Today there are moments when I embrace him, and he is so tall I can put my head on his chest, and his grizzled chin touches my forehead when he says he loves me and lets me hold him, longer than I should because he is a man now, but he lets me anyway. And that quiet heals.
2. When the anesthesia doesn’t take right, and I am lying frozen, there is only sharp pain in my belly and words like thought bubbles in my mouth that I try to speak but can’t hear. Voices fade and my eyes won’t stay open, and I fight the world lying flat on top of me. I fight because I have a little boy at home and a baby the doctors are trying to free from my wrong-half paralyzed body, and I hope the muffled voices are fighting that quiet riot, too.
Five years after moving from our home, five years holding in an I love you, my born-butt-first daughter walks into the kitchen, puts her head on my shoulder and cries and cries and says, I love you, I’m sorry, I love you, and I am strangely calm and sorry that she says sorry, but I let her let it out. The relief is like deep water around us, and the quiet is freeing.
3. The daily struggle of skin and spine and heart issues is not evident to the many people my youngest daughter pours kindness on. But sometimes, when her body is covered in flaring red, she cries and feels hopeless and asks me why God gave her this when he also gave her a heart to travel the world. I tell her that is a good question and just hold her because sometimes there is no answer in the quiet riot.
Soon after she turns 18, she flies to N. Africa with her new backpack, her camera, and her inhaler. There is a peace that prevails because she and I only have trust that this is Your call God. But during the dark, early morning hours the walkie-talkie app shrilly signals a voice message and wakes me from my now normal half sleep. I rush with my phone to the silent living room, and I hear her say, I’m safe and I love these people in the desert. And the quiet is an empty room full of peace.
4. We’re having another one of THOSE conversations. I’m asking him what’s next, and he’s not answering, or at least not in the booming, split the red sea, shake the heavens kind of voice I apparently still need after all these years. Restless, uncertain, and with a teenager’s assurance that my Father might just not “have this,” I sit in my solitary cubicle each morning while my heart quietly riots.
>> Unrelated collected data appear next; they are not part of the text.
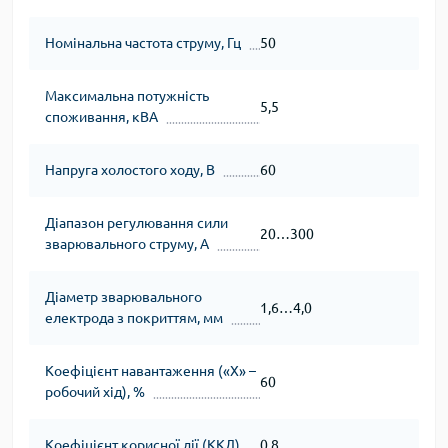
Номінальна частота струму, Гц
50
Максимальна потужність
5,5
споживання, кВА
Напруга холостого ходу, В
60
Діапазон регулювання сили
20…300
зварювального струму, А
Діаметр зварювального
1,6…4,0
електрода з покриттям, мм
Коефіцієнт навантаження («Х» –
60
робочий хід), %
Коефіцієнт корисної дії (ККД)
0,8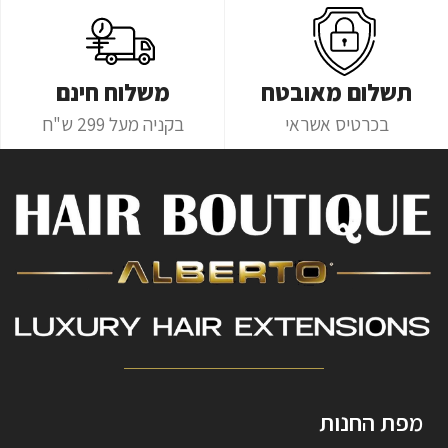
תשלום מאובטח
משלוח חינם
בכרטיס אשראי
בקניה מעל 299 ש"ח
מפת החנות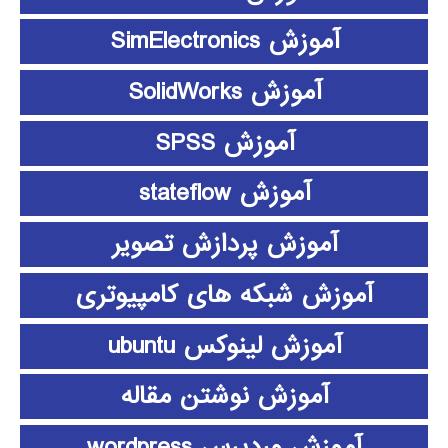
آموزش SimElectronics
آموزش SolidWorks
آموزش SPSS
آموزش stateflow
آموزش پردازش تصویر
آموزش شبکه های کامپیوتری
آموزش لینوکس ubuntu
آموزش نوشتن مقاله
آموزش وردپرس wordpress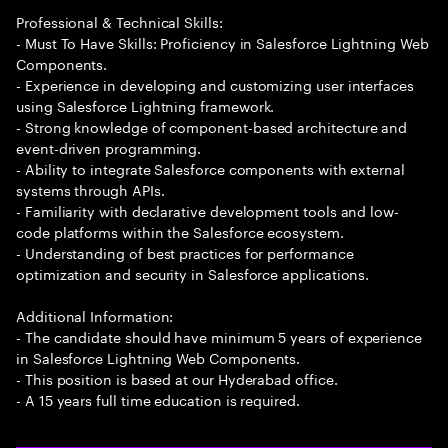
Professional & Technical Skills:
- Must To Have Skills: Proficiency in Salesforce Lightning Web
Components.
- Experience in developing and customizing user interfaces
using Salesforce Lightning framework.
- Strong knowledge of component-based architecture and
event-driven programming.
- Ability to integrate Salesforce components with external
systems through APIs.
- Familiarity with declarative development tools and low-
code platforms within the Salesforce ecosystem.
- Understanding of best practices for performance
optimization and security in Salesforce applications.
Additional Information:
- The candidate should have minimum 5 years of experience
in Salesforce Lightning Web Components.
- This position is based at our Hyderabad office.
- A 15 years full time education is required.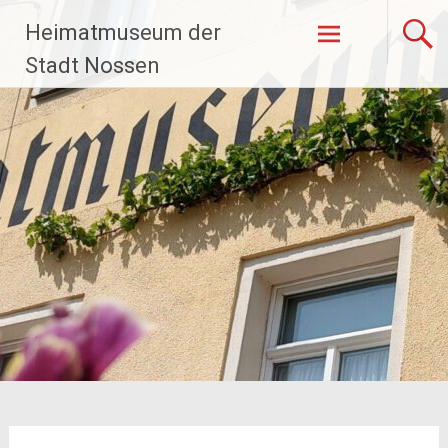
Zum
Heimatmuseum der
Inhalt
springen
Stadt Nossen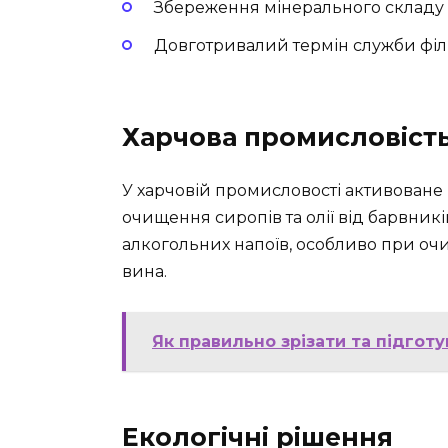
Збереження мінерального складу 
Довготривалий термін служби філ
Харчова промисловіст
У харчовій промисловості активоване
очищення сиропів та олії від барвник
алкогольних напоїв, особливо при оч
вина.
Як правильно зрізати та підгот
Екологічні рішення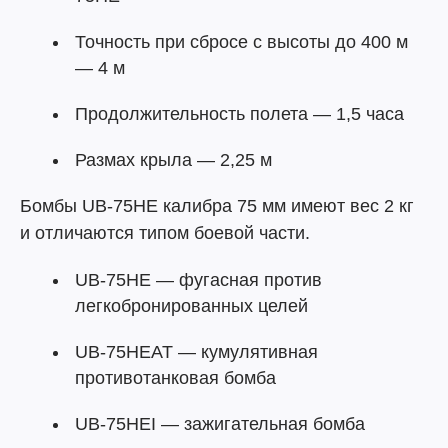
Точность при сбросе с высоты до 400 м
— 4 м
Продолжительность полета — 1,5 часа
Размах крыла — 2,25 м
Бомбы UB-75HE калибра 75 мм имеют вес 2 кг
и отличаются типом боевой части.
UB-75HE — фугасная против
легкобронированных целей
UB-75HEAT — кумулятивная
противотанковая бомба
UB-75HEI — зажигательная бомба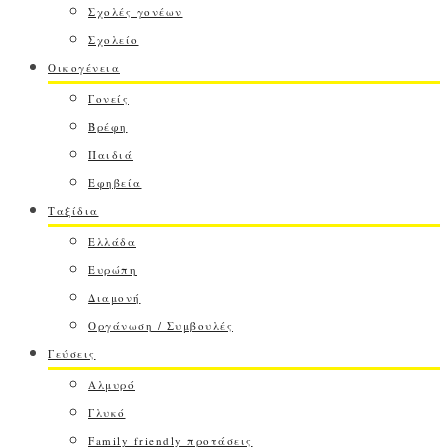
Σχολές γονέων
Σχολείο
Οικογένεια
Γονείς
Βρέφη
Παιδιά
Εφηβεία
Ταξίδια
Ελλάδα
Ευρώπη
Διαμονή
Οργάνωση / Συμβουλές
Γεύσεις
Αλμυρό
Γλυκό
Family friendly προτάσεις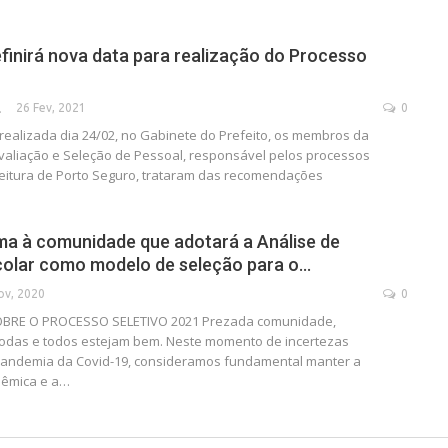
efinirá nova data para realização do Processo
26 Fev, 2021
0
SECA
realizada dia 24/02, no Gabinete do Prefeito, os membros da
aliação e Seleção de Pessoal, responsável pelos processos
feitura de Porto Seguro, trataram das recomendações
ma à comunidade que adotará a Análise de
colar como modelo de seleção para o…
ov, 2020
0
OBRE O PROCESSO SELETIVO 2021
Prezada comunidade,
odas e todos estejam bem.
Neste momento de incertezas
pandemia da Covid-19, consideramos fundamental manter a
êmica e a
…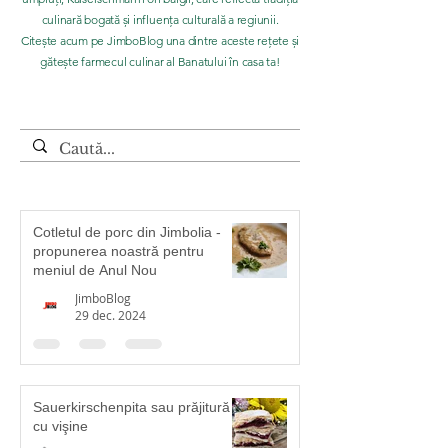
culinară bogată și influența culturală a regiunii.
Citește acum pe JimboBlog una dintre aceste rețete și
gătește farmecul culinar al Banatului în casa ta!
Cotletul de porc din Jimbolia -
propunerea noastră pentru
meniul de Anul Nou
JimboBlog
29 dec. 2024
Sauerkirschenpita sau prăjitură
cu vişine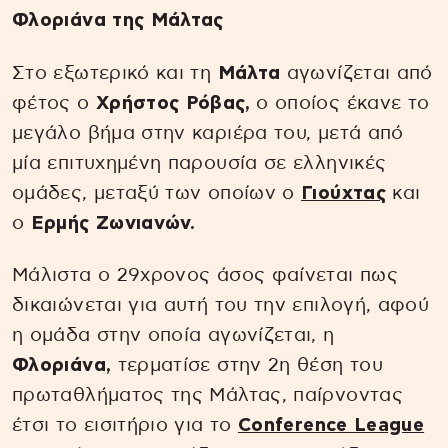
Φλοριάνα της Μάλτας
Στο εξωτερικό και τη
Μάλτα
αγωνίζεται από
φέτος ο
Χρήστος Ρόβας,
ο οποίος έκανε το
μεγάλο βήμα στην καριέρα του, μετά από
μία επιτυχημένη παρουσία σε ελληνικές
ομάδες, μεταξύ των οποίων ο
Γιούχτας
και
ο
Ερμής Ζωνιανών.
Μάλιστα ο 29χρονος άσος φαίνεται πως
δικαιώνεται για αυτή του την επιλογή, αφού
η ομάδα στην οποία αγωνίζεται, η
Φλοριάνα,
τερματίσε στην 2η θέση του
πρωταθλήματος της Μάλτας, παίρνοντας
έτσι το εισιτήριο για το
Conference League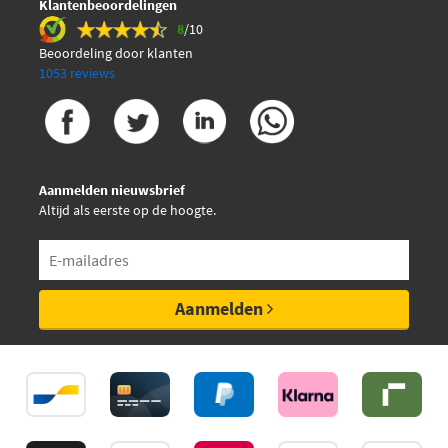
Klantenbeoordelingen
8
/10
Beoordeling door klanten
1053 reviews
Aanmelden nieuwsbrief
Altijd als eerste op de hoogte.
Aanmelden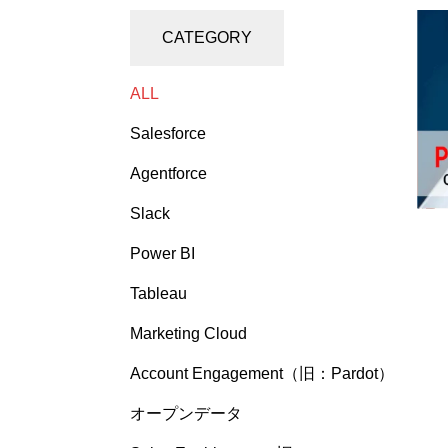
CATEGORY
ALL
Salesforce
Agentforce
Slack
Power BI
Tableau
Marketing Cloud
Account Engagement（旧：Pardot）
オープンデータ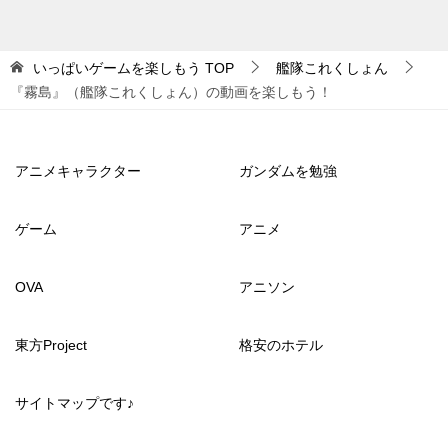
いっぱいゲームを楽しもう
TOP
艦隊これくしょん
『霧島』（艦隊これくしょん）の動画を楽しもう！
アニメキャラクター
ガンダムを勉強
ゲーム
アニメ
OVA
アニソン
東方Project
格安のホテル
サイトマップです♪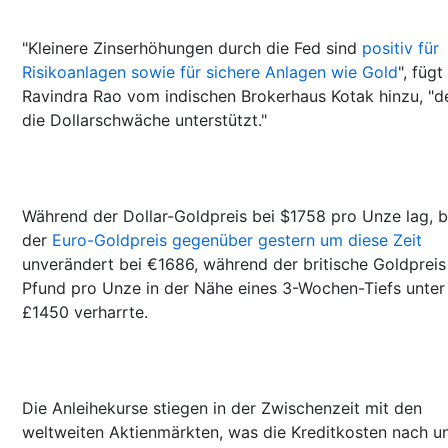
"Kleinere Zinserhöhungen durch die Fed sind
positiv für
Risikoanlagen sowie für sichere Anlagen wie Gold
", fügt
Ravindra Rao vom indischen Brokerhaus Kotak hinzu, "d
die Dollarschwäche unterstützt."
Während der Dollar-Goldpreis bei $1758 pro Unze lag, b
der
Euro-Goldpreis gegenüber gestern um diese Zeit
unverändert bei €1686, während der britische Goldpreis
Pfund pro Unze in der Nähe eines 3-Wochen-Tiefs unter
£1450 verharrte.
Die Anleihekurse stiegen in der Zwischenzeit mit den
weltweiten Aktienmärkten, was die Kreditkosten nach u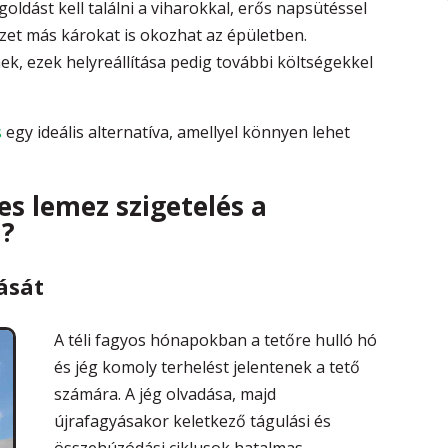
ldást kell találni a viharokkal, erős napsütéssel
et más károkat is okozhat az épületben.
k, ezek helyreállítása pedig további költségekkel
s
egy ideális alternatíva, amellyel könnyen lehet
.
s lemez szigetelés a
n?
ását
A téli fagyos hónapokban a tetőre hulló hó
és jég komoly terhelést jelentenek a tető
számára. A jég olvadása, majd
újrafagyásakor keletkező tágulási és
összehúzódási ciklusok hatalmas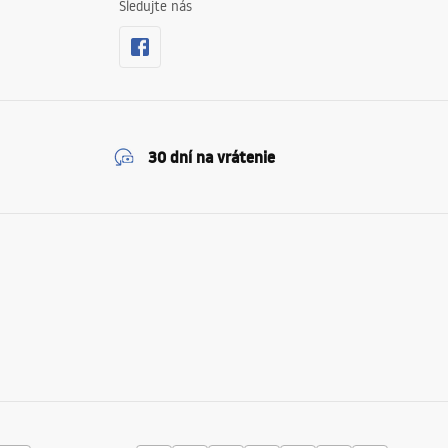
Sledujte nás
30 dní na vrátenie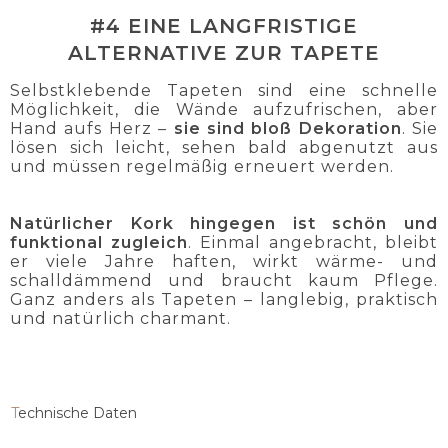
#4 EINE LANGFRISTIGE
ALTERNATIVE ZUR TAPETE
Selbstklebende Tapeten sind eine schnelle
Möglichkeit, die Wände aufzufrischen, aber
Hand aufs Herz –
sie sind bloß Dekoration
. Sie
lösen sich leicht, sehen bald abgenutzt aus
und müssen regelmäßig erneuert werden.
Natürlicher Kork hingegen ist schön und
funktional zugleich
. Einmal angebracht, bleibt
er viele Jahre haften, wirkt wärme- und
schalldämmend und braucht kaum Pflege.
Ganz anders als Tapeten – langlebig, praktisch
und natürlich charmant.
Technische Daten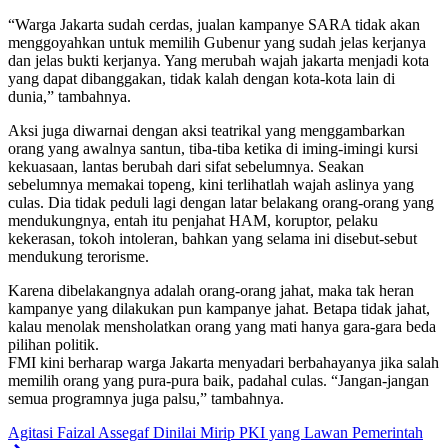
“Warga Jakarta sudah cerdas, jualan kampanye SARA tidak akan
menggoyahkan untuk memilih Gubenur yang sudah jelas kerjanya
dan jelas bukti kerjanya. Yang merubah wajah jakarta menjadi kota
yang dapat dibanggakan, tidak kalah dengan kota-kota lain di
dunia,” tambahnya.
Aksi juga diwarnai dengan aksi teatrikal yang menggambarkan
orang yang awalnya santun, tiba-tiba ketika di iming-imingi kursi
kekuasaan, lantas berubah dari sifat sebelumnya. Seakan
sebelumnya memakai topeng, kini terlihatlah wajah aslinya yang
culas. Dia tidak peduli lagi dengan latar belakang orang-orang yang
mendukungnya, entah itu penjahat HAM, koruptor, pelaku
kekerasan, tokoh intoleran, bahkan yang selama ini disebut-sebut
mendukung terorisme.
Karena dibelakangnya adalah orang-orang jahat, maka tak heran
kampanye yang dilakukan pun kampanye jahat. Betapa tidak jahat,
kalau menolak mensholatkan orang yang mati hanya gara-gara beda
pilihan politik.
FMI kini berharap warga Jakarta menyadari berbahayanya jika salah
memilih orang yang pura-pura baik, padahal culas. “Jangan-jangan
semua programnya juga palsu,” tambahnya.
Agitasi Faizal Assegaf Dinilai Mirip PKI yang Lawan Pemerintah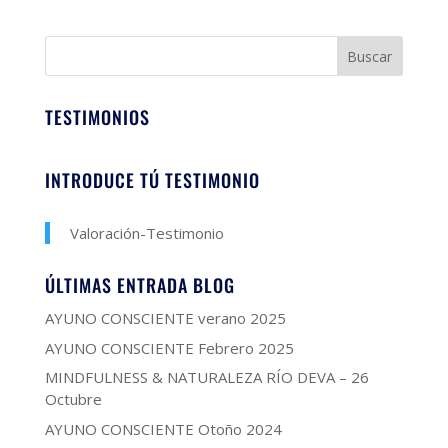
TESTIMONIOS
INTRODUCE TÚ TESTIMONIO
Valoración-Testimonio
ÚLTIMAS ENTRADA BLOG
AYUNO CONSCIENTE verano 2025
AYUNO CONSCIENTE Febrero 2025
MINDFULNESS & NATURALEZA RÍO DEVA – 26
Octubre
AYUNO CONSCIENTE Otoño 2024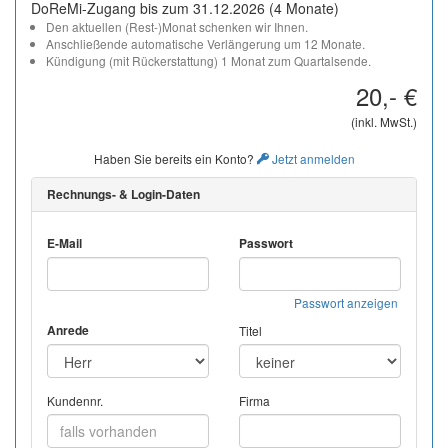
DoReMi-Zugang bis zum 31.12.2026 (4 Monate)
Den aktuellen (Rest-)Monat schenken wir Ihnen.
Anschließende automatische Verlängerung um 12 Monate.
Kündigung (mit Rückerstattung) 1 Monat zum Quartalsende.
20,- €
(inkl. MwSt.)
Haben Sie bereits ein Konto?
Jetzt anmelden
Rechnungs- & Login-Daten
E-Mail
Passwort
Passwort anzeigen
Anrede
Titel
Kundennr.
Firma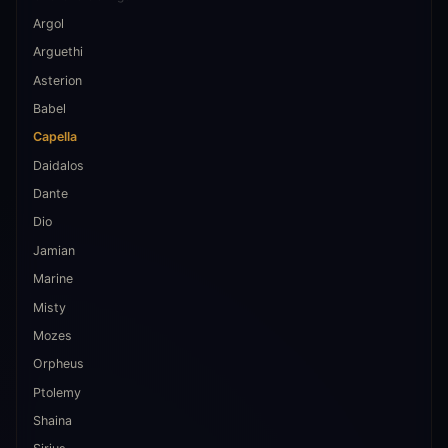
Argol
Arguethi
Asterion
Babel
Capella
Daidalos
Dante
Dio
Jamian
Marine
Misty
Mozes
Orpheus
Ptolemy
Shaina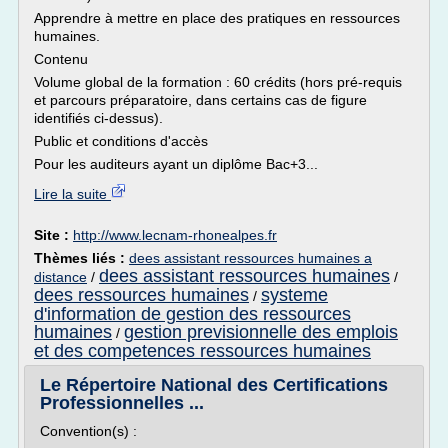
Apprendre à mettre en place des pratiques en ressources
humaines.
Contenu
Volume global de la formation : 60 crédits (hors pré-requis
et parcours préparatoire, dans certains cas de figure
identifiés ci-dessus).
Public et conditions d'accès
Pour les auditeurs ayant un diplôme Bac+3...
Lire la suite
Site :
http://www.lecnam-rhonealpes.fr
Thèmes liés :
dees assistant ressources humaines a
dees assistant ressources humaines
distance
/
/
dees ressources humaines
systeme
/
d'information de gestion des ressources
humaines
gestion previsionnelle des emplois
/
et des competences ressources humaines
Le Répertoire National des Certifications
Professionnelles ...
Convention(s) :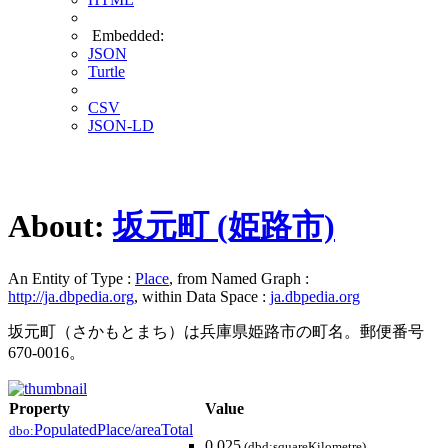
Embedded:
JSON
Turtle
CSV
JSON-LD
About:
坂元町 (姫路市)
An Entity of Type :
Place
, from Named Graph :
http://ja.dbpedia.org
, within Data Space :
ja.dbpedia.org
坂元町（さかもとまち）は兵庫県姫路市の町名。郵便番号
670-0016。
Property
Value
PopulatedPlace/areaTotal
dbo:
0.025
(dbd:squareKilometre)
In the bed that my father built and painted bright yellow, I wake in the middle of the night. There is a presence that fills the room. Good as Santa but even scarier, so I lie there crying until my grandmother hears me. She sits on the edge of the bed. Did I have a nightmare? Did I get my period for the first time? She is at an even greater loss when I say No, God is calling me. She brushes back my bangs and says, It will be alright. But now I know the power in that quiet whisper.